Sewage plant stink likely discoloured Bromley houses - report

Source: Radio New Zealand

Some residents who are enduring the stench from Bromley's wastewater plant want the Christchurch City Council to pay for paint discolouration which is affecting their properties.

Lianne Dalziel has fronted up to Bromley locals, angry about a smell lingering from a wastewater treatment plant fire last year.

Testing of homes in neighbouring areas has shown lead paint on some properties has been affected by hydrogen sulphide coming from the treatment plant.

New Brighton resident Hayley L'Huillier, who bought her two-storey home in December 2021, has noticed discolouration in areas of the cladding and under the eaves.

READ MORE: Frustration as Christchurch sewage stink fix makes slow progress

L'Huillier said cleaning efforts proved to be a futile exercise.

"We did clean the front door area when we noticed it building up," she said.

"It did come off with soap and water but it had come back within a few weeks.

"The paintwork seems to be bubbling, it's not just discolouration, there's damage there."

A private insurance claim was declined with environmental damage pinpointed as the cause.
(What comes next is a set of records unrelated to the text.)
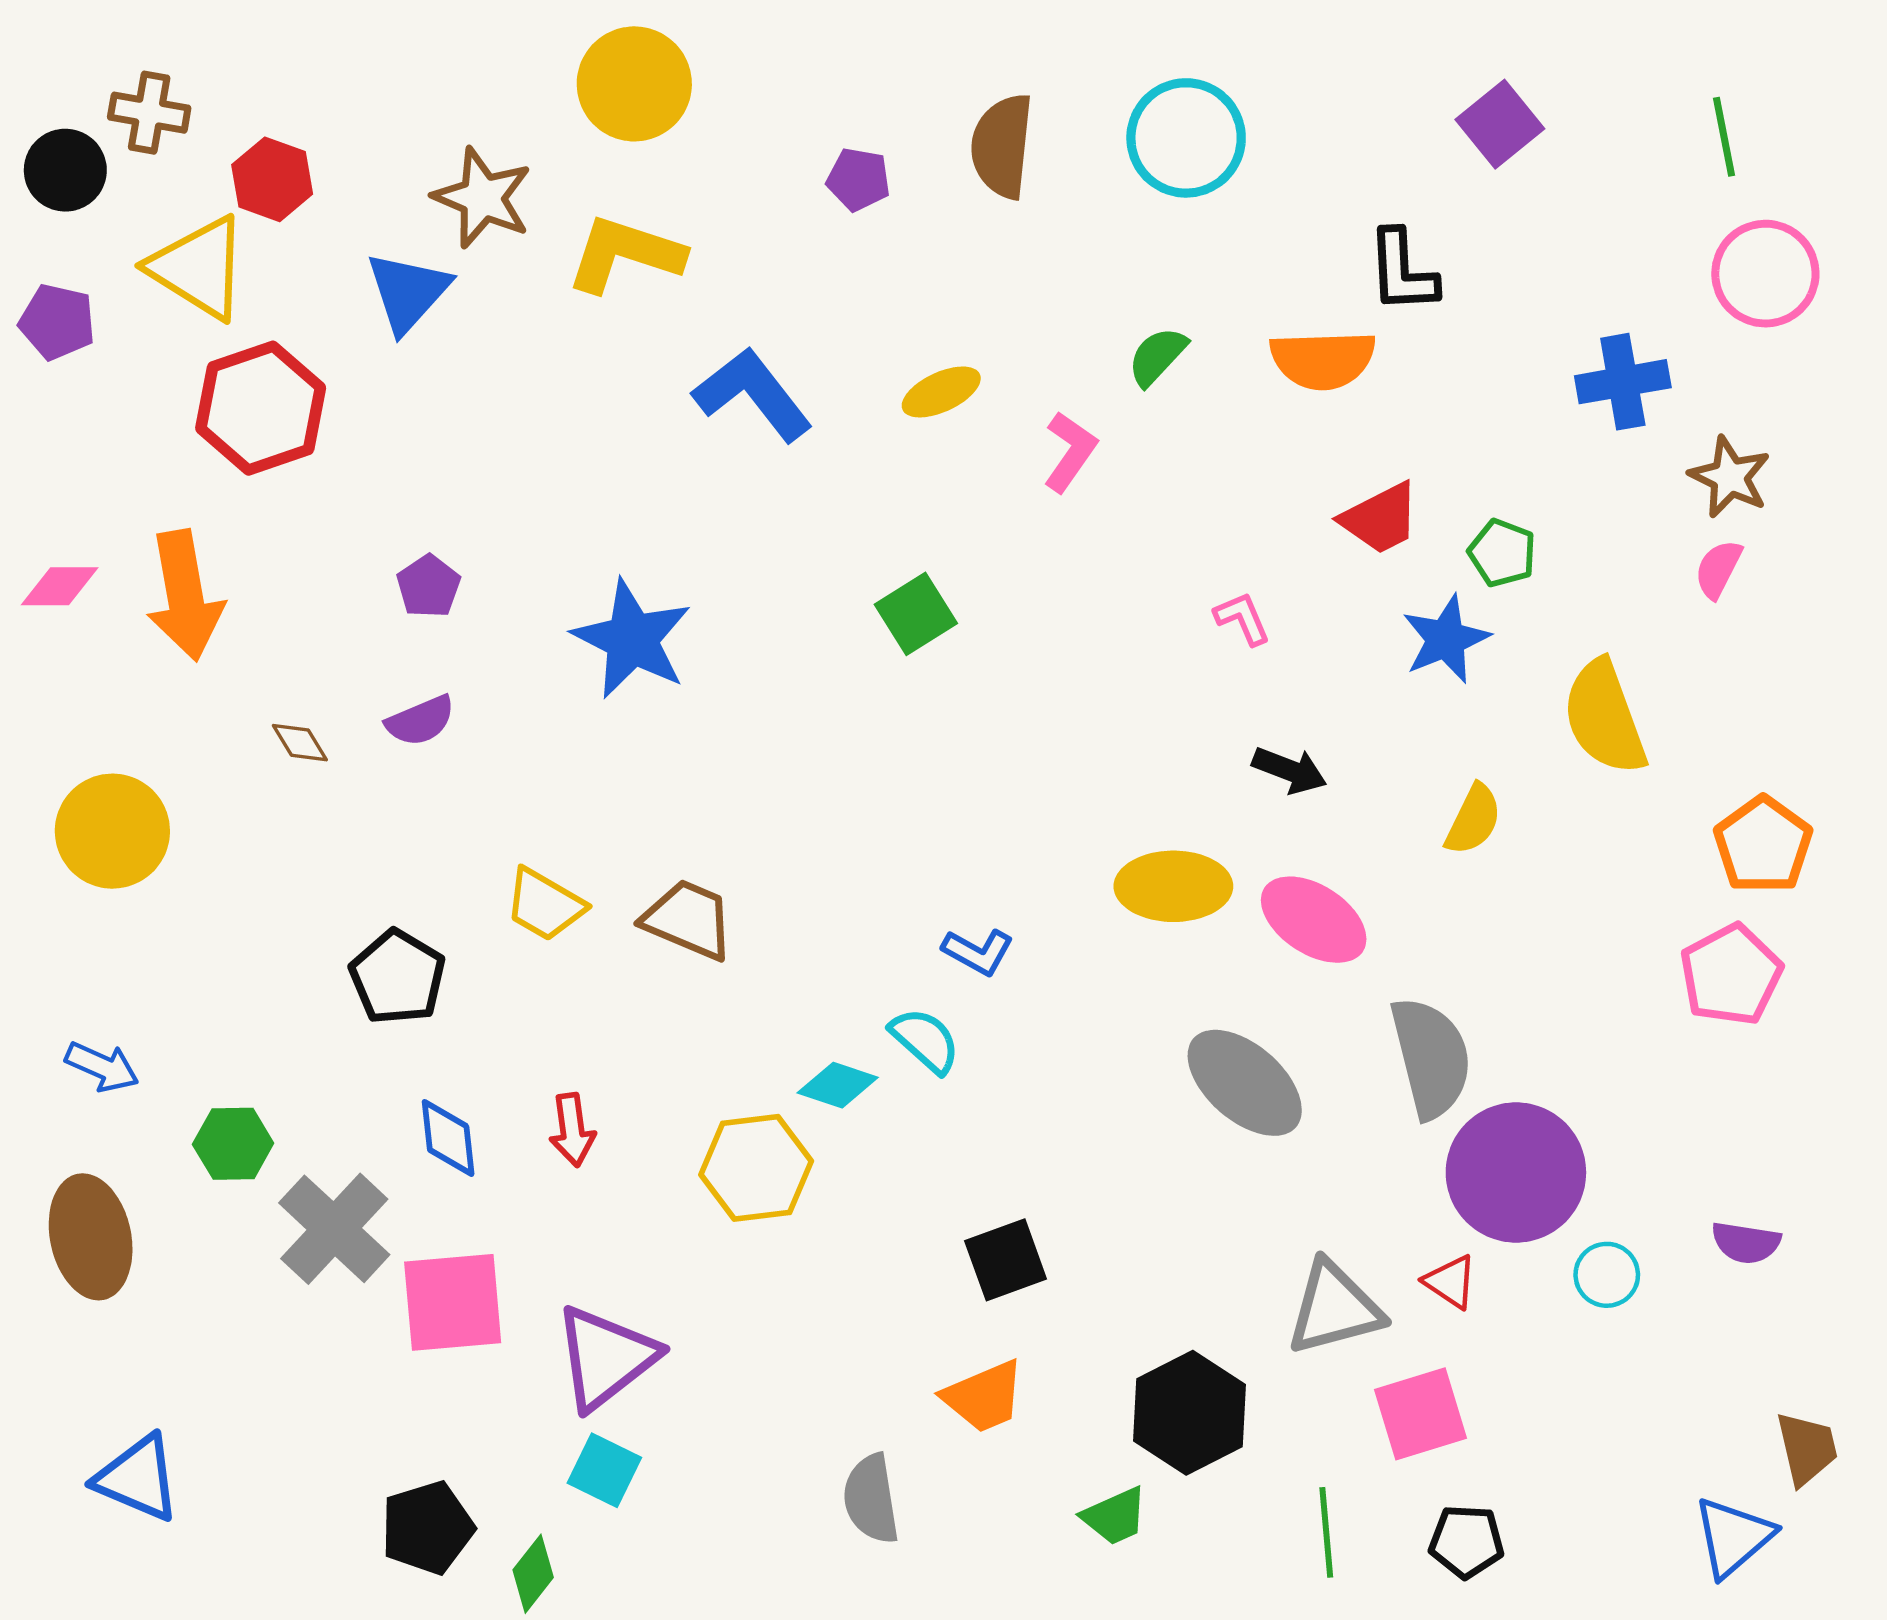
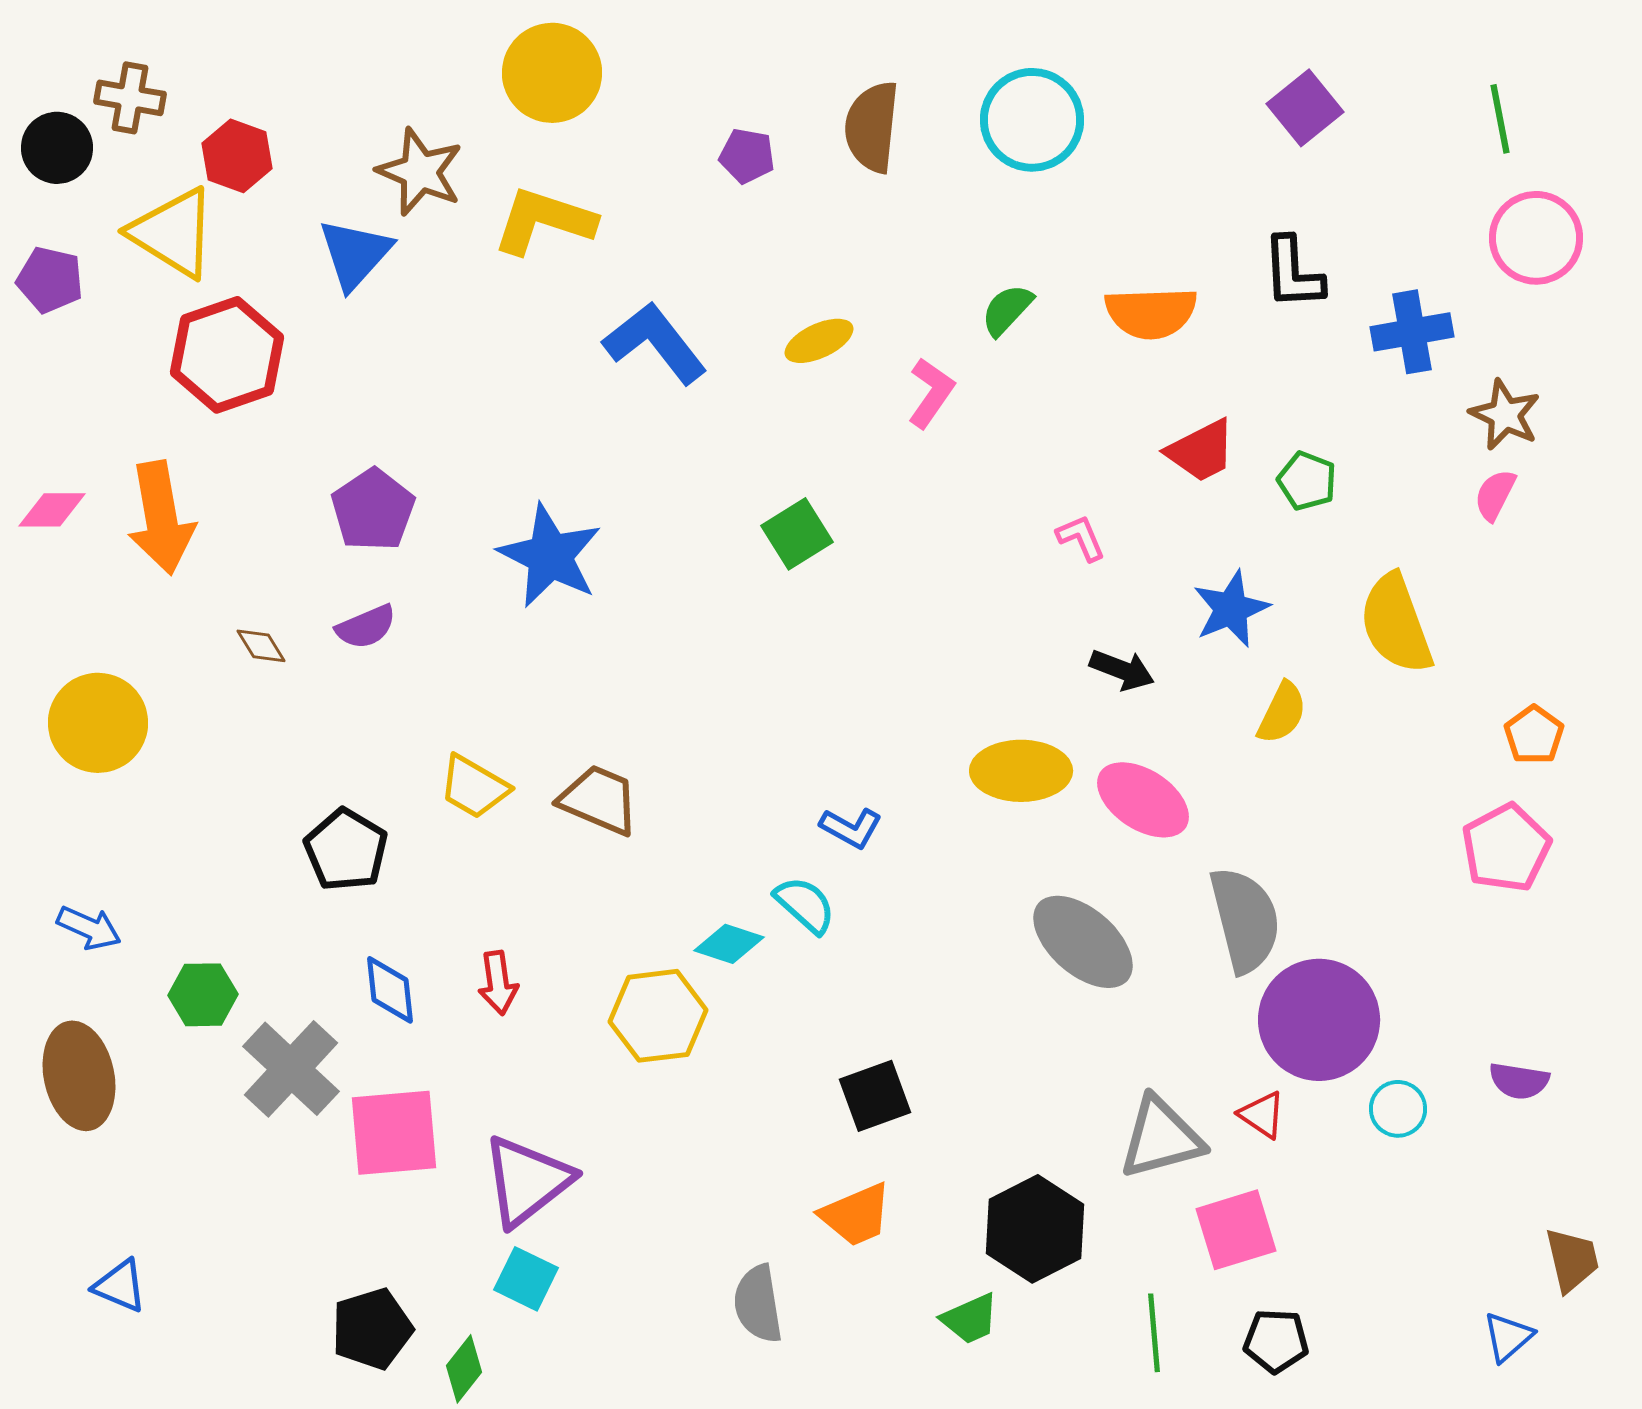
black L-shape: (1402, 271) -> (1293, 273), moved
purple pentagon: (429, 586) -> (373, 510), size x1.5
blue star: (1446, 639) -> (1231, 609), moved
orange pentagon: (1763, 845) -> (1534, 735), size x0.7
blue triangle: (138, 1478) -> (120, 1286), size x0.7
blue triangle: (1733, 1537) -> (1508, 1337), size x0.7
L'Huillier said a paint retailer told her it was not a paint issue.

She suspected the staining was possibly a result of the wastewater plant, in which case she said the council should be chipping in.

"Or subsidising the cost of cleaning ... it's not cheap to get your house commercially cleaned, and regular maintenance on houses is expensive anyway," she said.

"I don't think we should be out of pocket because of environmental issues that have happened, which were out of our control."

The council commissioned testing of homes experiencing discolouration of cladding near the plant.

The ENGEO report released on Friday showed about two-thirds of homes had a likely reaction between hydrogen sulphide from the plant and lead in the paint.

The council said the discolouration would be temporary.

It said discolouration of the remaining homes was related to mould.

"We have been advised that the discolouration is likely to only be temporary, and a 1966 study into the effects of hydrogen sulphide on lead-based paint does not suggest permanent damage to the paint," a spokesperson said.

Don Gould, who has been advocating for stench-hit residents, said some may opt for the small claims court.

"I expect a flood of small claims unless [the] council is a lot more proactive to address the problems that some of those residents are facing financially."

Councillors agreed at a meeting on Wednesday for another report to be done, looking at whether it should offer free clean-up for affected residents.

A further $180,000 to provide more support for schools and targeted help for residents still affected by odours from the wastewater treatment plant was also approved by the council.